Magnetically actuated dexterous tools for minimally invasive operation inside the brain
Why this work is in the frame
A frame that forgets how it found something cannot be audited. These are the routes that admitted this work.
Bibliographic record
Abstract
Operating in the brain for deep-seated tumors or surgical targets for epilepsy is technically demanding and normally requires a large craniotomy with its attendant risk and morbidity. Neuroendoscopic surgery has the potential to reduce risk and morbidity by permitting surgical access through a small incision with burr hole and a narrow corridor through the brain. However, current endoscopic neurosurgical tools are straight and rigid and lack dexterity, hindering their adoption for neuroendoscopic procedures. We propose a class of robotic neurosurgical tools that have magnetically actuated wristed end effectors small enough to fit through a neuroendoscope working channel. The tools were less than 3.2 millimeters in overall diameter and contained embedded permanent magnets that allowed wireless actuation with magnetic fields.

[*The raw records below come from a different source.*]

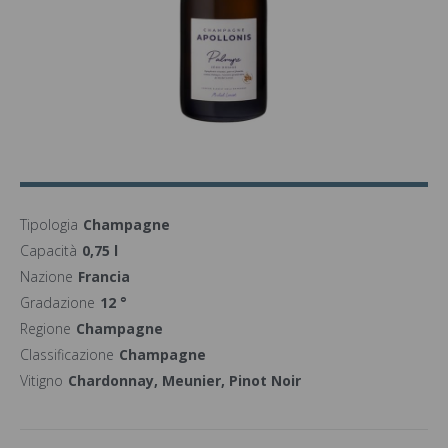
Tipologia
Champagne
Capacità
0,75 l
Nazione
Francia
Gradazione
12 °
Regione
Champagne
Classificazione
Champagne
Vitigno
Chardonnay, Meunier, Pinot Noir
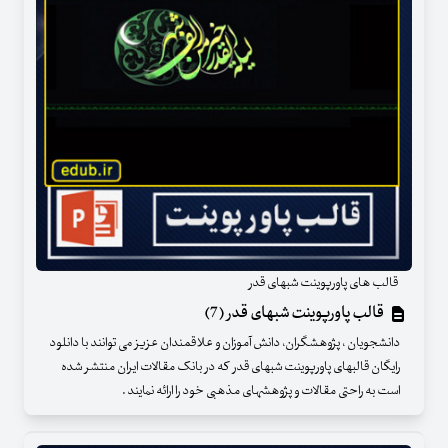
قالب های پاورپوینت شبهای قدر
قالب پاورپوینت شبهای قدر (7)
دانشجویان ، پژوهشگران، دانش آموزان و علاقمندان عزیز می توانند با دانلود
رایگان قالبهای پاورپوینت شبهای قدر که در بانک مقالات ایران منتشر شده
است به راحتی مقالات و پژوهشهای مذهبی خود را ارائه نمایند .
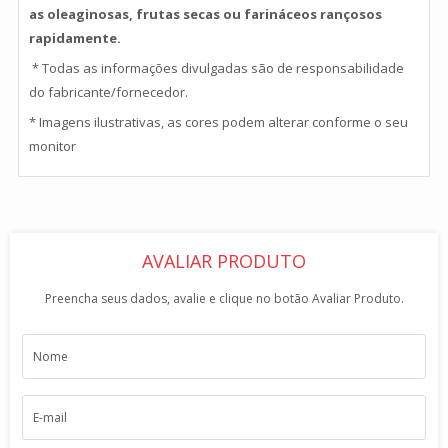
as oleaginosas, frutas secas ou farináceos rançosos
rapidamente.
* Todas as informações divulgadas são de responsabilidade
do fabricante/fornecedor.
* Imagens ilustrativas, as cores podem alterar conforme o seu
monitor
AVALIAR PRODUTO
Preencha seus dados, avalie e clique no botão Avaliar Produto.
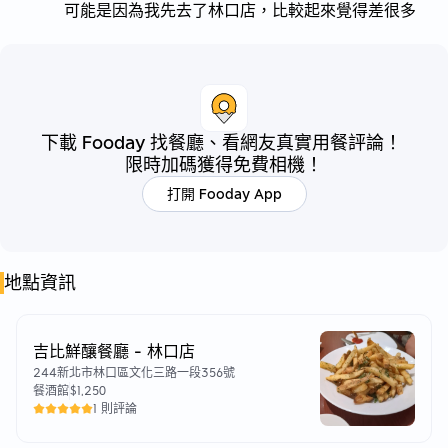
可能是因為我先去了林口店，比較起來覺得差很多
下載 Fooday 找餐廳、看網友真實用餐評論！
限時加碼獲得免費相機！
打開 Fooday App
地點資訊
吉比鮮釀餐廳 - 林口店
244新北市林口區文化三路一段356號
餐酒館
$1,250
1 則評論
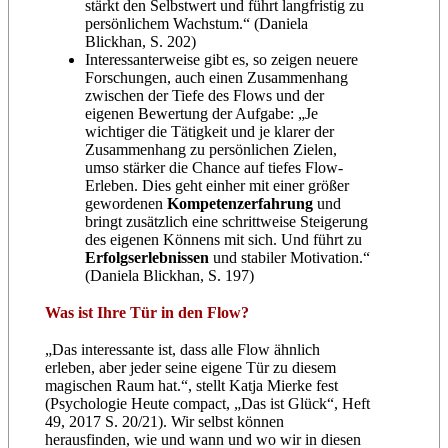
stärkt den Selbstwert und führt langfristig zu
persönlichem Wachstum.“ (Daniela
Blickhan, S. 202)
Interessanterweise gibt es, so zeigen neuere
Forschungen, auch einen Zusammenhang
zwischen der Tiefe des Flows und der
eigenen Bewertung der Aufgabe: „Je
wichtiger die Tätigkeit und je klarer der
Zusammenhang zu persönlichen Zielen,
umso stärker die Chance auf tiefes Flow-
Erleben. Dies geht einher mit einer größer
gewordenen
Kompetenzerfahrung
und
bringt zusätzlich eine schrittweise Steigerung
des eigenen Könnens mit sich. Und führt zu
Erfolgserlebnissen
und stabiler Motivation.“
(Daniela Blickhan, S. 197)
Was ist Ihre Tür in den Flow?
„Das interessante ist, dass alle Flow ähnlich
erleben, aber jeder seine eigene Tür zu diesem
magischen Raum hat.“, stellt Katja Mierke fest
(Psychologie Heute compact, „Das ist Glück“, Heft
49, 2017 S. 20/21). Wir selbst können
herausfinden, wie und wann und wo wir in diesen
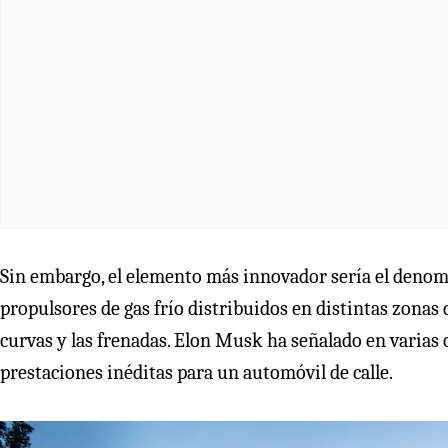
Sin embargo, el elemento más innovador sería el denom
propulsores de gas frío distribuidos en distintas zonas d
curvas y las frenadas. Elon Musk ha señalado en varias 
prestaciones inéditas para un automóvil de calle.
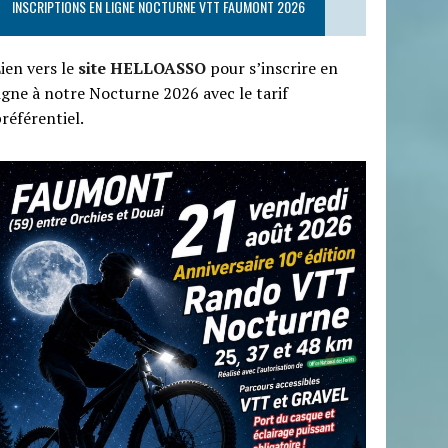
INSCRIPTIONS EN LIGNE NOCTURNE VTT FAUMONT 2026
ien vers le
site HELLOASSO
pour s’inscrire en
igne à notre Nocturne 2026 avec le tarif
référentiel.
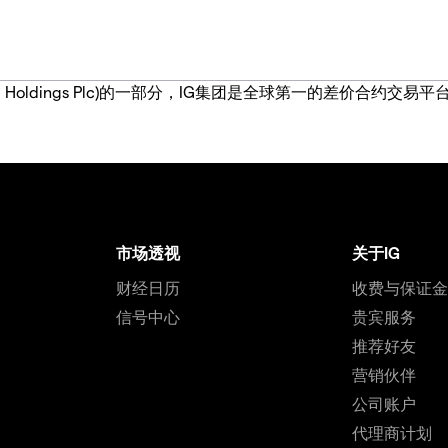
IG Group Holdings Plc)的一部分，IG集团是全球第一的差
市场透视
关于IG
财经日历
收费与保证
信号中心
贵宾服务
推荐好友
营销伙伴
公司账户
代理商计划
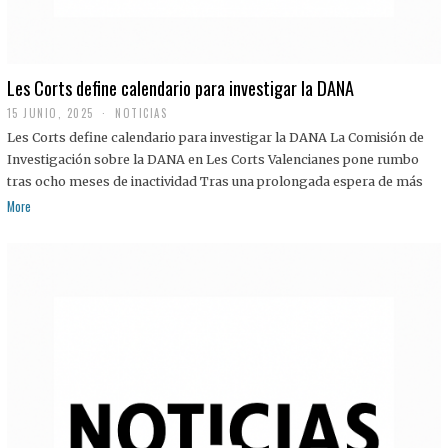
Les Corts define calendario para investigar la DANA
15 JUNIO, 2025
NOTICIAS
Les Corts define calendario para investigar la DANA La Comisión de
Investigación sobre la DANA en Les Corts Valencianes pone rumbo
tras ocho meses de inactividad Tras una prolongada espera de más
More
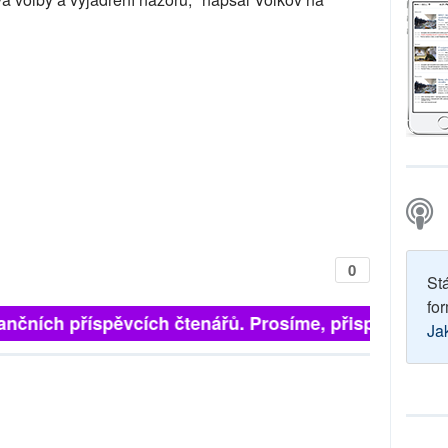
0
St
for
finančních příspěvcích čtenářů. Prosíme, přispějte. ➥
Ja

Three magnetic tools are presented: a two-degrees-of-freedom (DoFs) wristed gripper, a one-DoF pivoting scalpel, and a one-DoF twisted string-actuated forceps. This work evaluated the feasibility of these tools for completing minimally invasive neurosurgical resection and cutting tasks. Experimental tests on a silicone brain phantom showed that the tools could reach the ventricle area for simulated tumor removal and access a section of the corpus callosotomy for a simulated tissue-severing procedure in epilepsy treatment. Integration of the magnetic end effectors with a concentric tube robot as a hybrid steerable surgical robotic system enabled in vivo experiments on piglets. These experiments show that wireless magnetic tools could perform essential neurosurgical tasks, including gripping, cutting, and biopsy on living brain tissue, suggesting their potential for clinical applications.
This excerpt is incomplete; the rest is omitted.